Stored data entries
▼
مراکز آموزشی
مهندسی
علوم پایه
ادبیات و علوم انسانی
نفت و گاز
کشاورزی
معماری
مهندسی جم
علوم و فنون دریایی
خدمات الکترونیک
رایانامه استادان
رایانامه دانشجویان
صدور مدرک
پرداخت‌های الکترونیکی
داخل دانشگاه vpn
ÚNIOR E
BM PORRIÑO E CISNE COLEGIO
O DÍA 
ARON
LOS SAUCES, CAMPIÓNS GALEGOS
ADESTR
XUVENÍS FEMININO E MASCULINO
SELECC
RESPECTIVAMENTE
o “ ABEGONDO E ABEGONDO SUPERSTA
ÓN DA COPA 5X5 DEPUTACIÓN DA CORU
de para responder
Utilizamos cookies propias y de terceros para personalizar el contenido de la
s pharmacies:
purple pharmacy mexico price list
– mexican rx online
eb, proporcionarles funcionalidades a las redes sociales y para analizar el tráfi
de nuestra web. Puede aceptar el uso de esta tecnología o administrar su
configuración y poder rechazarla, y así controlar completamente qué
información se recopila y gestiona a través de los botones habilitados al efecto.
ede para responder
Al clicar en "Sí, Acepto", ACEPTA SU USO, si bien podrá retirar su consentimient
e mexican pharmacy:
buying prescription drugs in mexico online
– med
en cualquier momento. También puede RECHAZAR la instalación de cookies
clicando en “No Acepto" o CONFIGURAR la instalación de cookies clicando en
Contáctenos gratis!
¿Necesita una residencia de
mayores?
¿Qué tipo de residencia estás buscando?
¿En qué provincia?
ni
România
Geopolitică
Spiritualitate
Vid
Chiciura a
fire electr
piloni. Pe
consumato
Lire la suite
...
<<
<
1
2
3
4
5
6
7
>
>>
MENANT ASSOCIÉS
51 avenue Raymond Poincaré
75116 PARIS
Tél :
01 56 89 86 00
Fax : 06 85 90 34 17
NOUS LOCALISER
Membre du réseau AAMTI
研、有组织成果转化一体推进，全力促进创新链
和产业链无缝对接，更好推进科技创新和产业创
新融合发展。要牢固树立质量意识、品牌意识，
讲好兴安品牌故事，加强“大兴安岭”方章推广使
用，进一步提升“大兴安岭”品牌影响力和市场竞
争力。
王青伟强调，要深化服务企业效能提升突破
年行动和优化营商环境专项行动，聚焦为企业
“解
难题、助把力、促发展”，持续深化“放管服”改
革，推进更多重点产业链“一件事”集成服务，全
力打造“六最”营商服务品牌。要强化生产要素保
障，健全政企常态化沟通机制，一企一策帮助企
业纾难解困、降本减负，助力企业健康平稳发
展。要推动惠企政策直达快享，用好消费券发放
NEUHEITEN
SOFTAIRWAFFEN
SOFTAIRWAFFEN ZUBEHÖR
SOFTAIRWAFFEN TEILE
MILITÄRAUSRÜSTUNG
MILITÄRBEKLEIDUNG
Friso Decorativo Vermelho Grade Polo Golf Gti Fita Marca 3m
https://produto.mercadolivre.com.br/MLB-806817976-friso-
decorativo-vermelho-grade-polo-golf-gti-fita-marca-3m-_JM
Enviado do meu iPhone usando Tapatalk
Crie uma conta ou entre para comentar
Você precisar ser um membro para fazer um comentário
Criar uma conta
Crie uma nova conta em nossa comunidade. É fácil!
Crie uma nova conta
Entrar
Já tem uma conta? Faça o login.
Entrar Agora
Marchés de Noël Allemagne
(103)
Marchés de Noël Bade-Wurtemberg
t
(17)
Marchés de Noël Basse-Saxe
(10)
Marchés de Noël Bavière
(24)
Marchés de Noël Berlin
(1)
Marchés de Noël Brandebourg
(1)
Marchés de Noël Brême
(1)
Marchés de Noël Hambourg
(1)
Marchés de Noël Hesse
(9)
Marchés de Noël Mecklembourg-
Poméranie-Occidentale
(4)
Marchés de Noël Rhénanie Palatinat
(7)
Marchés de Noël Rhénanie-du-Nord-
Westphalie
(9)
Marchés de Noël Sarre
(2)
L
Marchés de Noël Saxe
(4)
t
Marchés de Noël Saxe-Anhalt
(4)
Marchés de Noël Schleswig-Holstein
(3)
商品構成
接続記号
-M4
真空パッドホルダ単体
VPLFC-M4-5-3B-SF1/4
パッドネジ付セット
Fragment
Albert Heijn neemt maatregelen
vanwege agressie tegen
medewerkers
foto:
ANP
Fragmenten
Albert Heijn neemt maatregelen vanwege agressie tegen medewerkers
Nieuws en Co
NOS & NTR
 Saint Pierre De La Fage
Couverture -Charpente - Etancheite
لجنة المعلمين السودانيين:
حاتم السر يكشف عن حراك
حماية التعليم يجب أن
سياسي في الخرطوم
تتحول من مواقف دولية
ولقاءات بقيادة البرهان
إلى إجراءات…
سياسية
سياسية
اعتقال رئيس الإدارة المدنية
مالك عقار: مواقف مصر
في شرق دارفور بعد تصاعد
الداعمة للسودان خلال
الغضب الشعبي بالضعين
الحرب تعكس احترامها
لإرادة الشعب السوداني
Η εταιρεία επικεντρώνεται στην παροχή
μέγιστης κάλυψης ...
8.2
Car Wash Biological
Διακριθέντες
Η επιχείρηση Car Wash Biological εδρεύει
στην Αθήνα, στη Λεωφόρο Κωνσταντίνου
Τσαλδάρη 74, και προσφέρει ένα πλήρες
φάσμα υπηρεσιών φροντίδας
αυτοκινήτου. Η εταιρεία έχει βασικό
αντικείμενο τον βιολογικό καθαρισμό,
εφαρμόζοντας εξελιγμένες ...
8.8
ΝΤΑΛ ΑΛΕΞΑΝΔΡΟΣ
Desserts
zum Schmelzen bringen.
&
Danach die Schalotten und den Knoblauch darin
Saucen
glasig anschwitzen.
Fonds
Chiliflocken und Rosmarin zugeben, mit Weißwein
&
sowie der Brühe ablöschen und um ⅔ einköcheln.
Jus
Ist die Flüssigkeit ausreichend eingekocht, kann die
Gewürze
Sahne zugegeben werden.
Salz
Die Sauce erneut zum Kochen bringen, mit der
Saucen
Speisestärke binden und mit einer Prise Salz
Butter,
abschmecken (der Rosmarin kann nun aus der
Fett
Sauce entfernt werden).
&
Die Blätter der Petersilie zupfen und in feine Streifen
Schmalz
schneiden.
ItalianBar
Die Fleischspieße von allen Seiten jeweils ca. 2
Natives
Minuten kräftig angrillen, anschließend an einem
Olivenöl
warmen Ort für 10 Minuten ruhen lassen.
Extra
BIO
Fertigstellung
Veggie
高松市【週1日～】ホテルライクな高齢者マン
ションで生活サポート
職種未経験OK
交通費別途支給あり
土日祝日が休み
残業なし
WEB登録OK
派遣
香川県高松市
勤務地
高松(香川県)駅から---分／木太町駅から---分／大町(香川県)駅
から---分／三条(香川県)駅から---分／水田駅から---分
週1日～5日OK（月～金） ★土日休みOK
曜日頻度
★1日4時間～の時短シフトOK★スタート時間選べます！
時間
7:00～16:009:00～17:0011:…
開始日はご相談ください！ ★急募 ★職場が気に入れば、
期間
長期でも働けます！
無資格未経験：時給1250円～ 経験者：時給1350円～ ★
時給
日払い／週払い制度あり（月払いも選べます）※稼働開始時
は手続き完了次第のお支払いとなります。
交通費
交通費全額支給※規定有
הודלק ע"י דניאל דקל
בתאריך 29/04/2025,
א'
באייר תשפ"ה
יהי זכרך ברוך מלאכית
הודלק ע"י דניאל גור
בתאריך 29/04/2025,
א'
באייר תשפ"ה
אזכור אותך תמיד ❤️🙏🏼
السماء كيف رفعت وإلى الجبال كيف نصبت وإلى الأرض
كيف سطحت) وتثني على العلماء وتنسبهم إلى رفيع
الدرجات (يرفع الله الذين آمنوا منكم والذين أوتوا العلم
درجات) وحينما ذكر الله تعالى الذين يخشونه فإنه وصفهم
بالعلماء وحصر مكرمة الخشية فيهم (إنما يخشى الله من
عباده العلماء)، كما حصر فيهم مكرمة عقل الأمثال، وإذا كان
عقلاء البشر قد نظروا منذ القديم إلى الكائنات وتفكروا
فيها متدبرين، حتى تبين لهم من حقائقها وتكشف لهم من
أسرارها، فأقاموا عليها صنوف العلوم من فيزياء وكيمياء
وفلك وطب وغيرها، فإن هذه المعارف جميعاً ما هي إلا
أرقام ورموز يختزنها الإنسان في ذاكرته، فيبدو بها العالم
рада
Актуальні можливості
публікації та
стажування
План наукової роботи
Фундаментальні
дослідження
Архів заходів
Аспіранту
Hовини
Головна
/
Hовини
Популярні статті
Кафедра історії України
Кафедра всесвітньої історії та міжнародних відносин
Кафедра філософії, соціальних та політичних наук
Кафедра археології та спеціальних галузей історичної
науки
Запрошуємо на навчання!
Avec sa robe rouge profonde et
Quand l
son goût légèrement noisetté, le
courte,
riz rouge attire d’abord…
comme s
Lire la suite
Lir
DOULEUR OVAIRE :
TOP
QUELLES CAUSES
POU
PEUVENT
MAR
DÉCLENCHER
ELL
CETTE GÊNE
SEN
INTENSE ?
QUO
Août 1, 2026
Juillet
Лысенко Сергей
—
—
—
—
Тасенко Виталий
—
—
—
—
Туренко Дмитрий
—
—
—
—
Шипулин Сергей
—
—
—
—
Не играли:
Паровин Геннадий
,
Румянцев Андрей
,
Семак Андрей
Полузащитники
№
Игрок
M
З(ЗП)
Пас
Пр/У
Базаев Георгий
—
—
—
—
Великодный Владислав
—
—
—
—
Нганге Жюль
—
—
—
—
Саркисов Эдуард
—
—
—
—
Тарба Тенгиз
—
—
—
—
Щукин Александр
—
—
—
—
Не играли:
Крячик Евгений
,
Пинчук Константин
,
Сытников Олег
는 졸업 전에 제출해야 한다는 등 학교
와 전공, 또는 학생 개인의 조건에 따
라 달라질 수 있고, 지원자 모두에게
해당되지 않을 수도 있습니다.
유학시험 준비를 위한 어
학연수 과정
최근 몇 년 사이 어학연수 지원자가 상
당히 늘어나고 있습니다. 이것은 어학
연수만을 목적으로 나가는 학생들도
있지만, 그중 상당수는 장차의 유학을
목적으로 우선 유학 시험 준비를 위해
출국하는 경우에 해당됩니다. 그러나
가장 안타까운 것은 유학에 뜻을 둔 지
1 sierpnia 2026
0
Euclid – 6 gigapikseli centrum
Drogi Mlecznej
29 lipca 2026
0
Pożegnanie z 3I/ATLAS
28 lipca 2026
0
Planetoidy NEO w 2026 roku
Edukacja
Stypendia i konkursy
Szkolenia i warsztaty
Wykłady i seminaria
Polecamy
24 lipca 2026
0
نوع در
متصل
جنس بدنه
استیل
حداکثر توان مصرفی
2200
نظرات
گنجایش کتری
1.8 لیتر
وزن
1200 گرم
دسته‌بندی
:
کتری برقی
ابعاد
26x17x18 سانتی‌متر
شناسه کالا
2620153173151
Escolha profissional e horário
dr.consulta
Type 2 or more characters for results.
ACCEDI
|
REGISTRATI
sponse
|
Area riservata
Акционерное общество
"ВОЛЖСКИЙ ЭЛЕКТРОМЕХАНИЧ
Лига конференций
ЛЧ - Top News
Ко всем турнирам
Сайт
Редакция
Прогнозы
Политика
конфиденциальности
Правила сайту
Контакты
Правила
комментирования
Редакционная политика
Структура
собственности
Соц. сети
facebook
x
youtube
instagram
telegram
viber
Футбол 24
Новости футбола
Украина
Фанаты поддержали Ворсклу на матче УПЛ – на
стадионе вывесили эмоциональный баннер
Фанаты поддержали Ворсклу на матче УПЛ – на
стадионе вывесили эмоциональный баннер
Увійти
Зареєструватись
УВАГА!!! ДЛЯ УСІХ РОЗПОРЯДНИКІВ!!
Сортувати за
▲
--- Problem to work on ---
Exactly how many lines of the records above contain "דניאל"? Please state only the number.

--- Task output ---
2